## Assigned task
Leave the images behind and copy every record exactly.

(Saved entries)

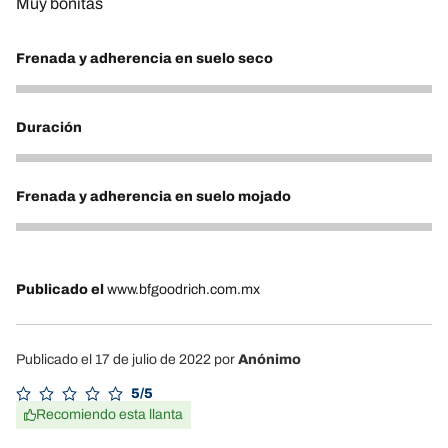
Muy bonitas
Frenada y adherencia en suelo seco
5
Duración
4
Frenada y adherencia en suelo mojado
4
Publicado el
www.bfgoodrich.com.mx
Publicado el 17 de julio de 2022
por
Anónimo
5/5
Recomiendo esta llanta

## Answer section
Muy bonitas
Frenada y adherencia en suelo seco
5
Duración
4
Frenada y adherencia en suelo mojado
4
Publicado el
www.bfgoodrich.com.mx
Publicado el 17 de julio de 2022
por
Anónimo
5/5
Recomiendo esta llanta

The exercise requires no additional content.